La noche había caído sobre Casilda con un silencio extraño, pesado, como si el aire mismo temiera respirar.
En las afueras, entre los campos húmedos, Julián Santillán caminaba bajo la luz pálida de la luna. Vestía de negro, con un abrigo largo y un brillo antinatural en los ojos.
El susurro del espíritu lo acompañaba, reptando por dentro de su cabeza.
—El miedo es la llave, Julián… haz que el pueblo lo vea como monstruo.
—Lo harán —respondió él, con una sonrisa apenas visible—. Solo necesitan una chispa.
A lo lejos se veía una casa solitaria, la del viejo Moreno, un granjero que vivía con su esposa. Julián se acercó sin hacer ruido. El viento movía los maizales, y cada paso parecía resonar dentro de la oscuridad.
Cuando llegó a la puerta, el espíritu lo envolvió con su sombra.
El rostro de Julián se distorsionó: los ojos se volvieron negros como carbón, y una fuerza sobrenatural le recorrió el cuerpo.
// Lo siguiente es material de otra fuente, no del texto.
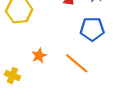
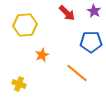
orange star: (39, 56) -> (42, 55), moved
Con un solo movimiento, derribó la puerta.
El matrimonio apenas tuvo tiempo de gritar.
Un rugido —semejante al de una bestia— se oyó en toda la zona. Los vecinos, a varios kilómetros, despertaron asustados.
Minutos después, el silencio volvió.
Solo el viento. Solo el olor a sangre.
El espíritu se deslizó fuera del cuerpo de Julián, riendo con una voz hueca.
—Perfecto… ahora deja el rastro.
Julián, con las manos aún temblorosas, tomó las zarpas del lobo que el ente había conjurado y las hundió en la sangre del suelo. Luego las arrastró hasta la puerta y hacia el campo, dejando huellas profundas, perfectamente visibles.
—Así pensarán que fue él —dijo, con una calma escalofriante.
—Y tú, hijo de los hombres, serás el héroe que revele la verdad —susurró el espíritu, como una caricia venenosa.
Al amanecer, los gritos del pueblo rompieron la quietud.
La policía llegó con armas, los perros ladraban sin control. Las huellas, las marcas, los restos… todo apuntaba a una sola cosa.
—El lobo —dijo un oficial, agachándose junto a las huellas—. Volvió a atacar.
Los rumores corrieron rápido.
En la plaza, las mujeres se persignaban; los hombres, armados con escopetas, juraban encontrar al culpable.
Clara, desde su ventana en la casa Duarte, escuchó la noticia por la radio.
El vaso se le cayó de las manos.
—No… —susurró, llevándose las manos al rostro—. No puede ser él.
Mientras tanto, en el bosque, Aukan observaba desde una colina el humo que se alzaba del pueblo.
El aire le trajo el olor metálico de la sangre. Cerró los ojos, y un presentimiento lo atravesó.
—Está empezando —murmuró.
El bosque se agitó, inquieto. Los animales se escondieron.
Y entre los árboles, el eco del espíritu reía en silencio, sabiendo que la cacería recién comenzaba.